Revelou que pretende aproveitar ao máximo o carnaval carioca, tendo trazido na mala dois sarongs, com que brincarão no Municipal. Mostrou logo ao chegar que é um folião autêntico, ensaiando gestos de quem toca cuíca, instrumento com o qual está bem familiarizado, pois possui vários em sua casa, em Pasadena, Califórnia, assim como pandeiros. Esta é a 5ª vez que visita o Brasil, enquanto que a esposa vem pela segunda vez.
...
Feynman é um entusiasta das escolas de samba, especialmente Salgueiro e Mangueira, tendo na sua última visita ao Rio se dedicado às pesquisas das origens do ritmo dos instrumentos de percussão”.

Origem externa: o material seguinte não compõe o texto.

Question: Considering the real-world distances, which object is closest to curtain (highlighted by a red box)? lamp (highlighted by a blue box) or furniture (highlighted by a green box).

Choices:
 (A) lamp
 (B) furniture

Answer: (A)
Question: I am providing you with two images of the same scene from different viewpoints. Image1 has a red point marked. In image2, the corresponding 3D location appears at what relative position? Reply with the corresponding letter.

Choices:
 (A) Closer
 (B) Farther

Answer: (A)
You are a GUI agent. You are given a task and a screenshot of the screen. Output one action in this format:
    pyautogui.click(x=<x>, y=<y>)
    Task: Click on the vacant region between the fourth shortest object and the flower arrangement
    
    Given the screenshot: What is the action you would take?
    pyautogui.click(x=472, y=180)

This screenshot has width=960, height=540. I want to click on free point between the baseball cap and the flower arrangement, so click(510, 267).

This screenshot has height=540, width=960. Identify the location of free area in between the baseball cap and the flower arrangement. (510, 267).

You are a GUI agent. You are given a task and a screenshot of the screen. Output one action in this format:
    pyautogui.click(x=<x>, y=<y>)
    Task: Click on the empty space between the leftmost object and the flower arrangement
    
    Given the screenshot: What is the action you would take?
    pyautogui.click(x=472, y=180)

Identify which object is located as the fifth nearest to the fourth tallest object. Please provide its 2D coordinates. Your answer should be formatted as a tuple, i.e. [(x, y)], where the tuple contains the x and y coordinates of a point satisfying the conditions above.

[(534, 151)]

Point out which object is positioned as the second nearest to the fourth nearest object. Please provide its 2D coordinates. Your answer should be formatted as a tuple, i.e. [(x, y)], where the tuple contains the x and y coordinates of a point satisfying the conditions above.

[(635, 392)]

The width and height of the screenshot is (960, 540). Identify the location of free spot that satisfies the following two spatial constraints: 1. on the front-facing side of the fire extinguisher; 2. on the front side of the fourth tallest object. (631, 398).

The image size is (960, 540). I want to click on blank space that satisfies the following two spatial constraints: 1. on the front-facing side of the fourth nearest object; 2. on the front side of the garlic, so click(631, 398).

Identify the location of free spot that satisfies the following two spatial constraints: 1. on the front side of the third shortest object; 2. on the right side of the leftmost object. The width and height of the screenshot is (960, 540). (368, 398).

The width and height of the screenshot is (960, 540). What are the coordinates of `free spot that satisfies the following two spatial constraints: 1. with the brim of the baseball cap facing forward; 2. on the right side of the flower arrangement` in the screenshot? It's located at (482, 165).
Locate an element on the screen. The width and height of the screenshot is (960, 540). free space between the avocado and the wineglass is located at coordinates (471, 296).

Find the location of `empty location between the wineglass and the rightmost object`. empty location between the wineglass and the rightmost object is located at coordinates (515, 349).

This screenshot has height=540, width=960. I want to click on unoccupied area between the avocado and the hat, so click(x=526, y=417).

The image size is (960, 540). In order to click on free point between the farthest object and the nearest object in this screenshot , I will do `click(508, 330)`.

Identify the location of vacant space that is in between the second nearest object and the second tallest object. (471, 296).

Ah, o amor: Gweneth ouve o marido tocar frigideira

Gweneth e Richard prontos para a folia

Feynman, folião "number one"
Feynman em baile chique no Rio


No dia seguinte, sábado, 19 de fevereiro de 1966, o Correio da Manhã dá o “follow-up” da visita de Feynman ao Brasil, em destaque com a seguinte manchete: “Prêmio Nobel no Rio: macartismo impede progresso”. Àquela altura, com Humberto Castelo Branco e os militares no comando da nação, já era realidade o Ato Institucional Número Um, que cassou os direitos políticos de parlamentares, servidores públicos, sindicalistas, além dos ex-presidentes Jânio Quadros e Juscelino Kubitscheck. En-passant o AI-1 decretou o seguinte: eleição para presidente neste país, só ser for indireta.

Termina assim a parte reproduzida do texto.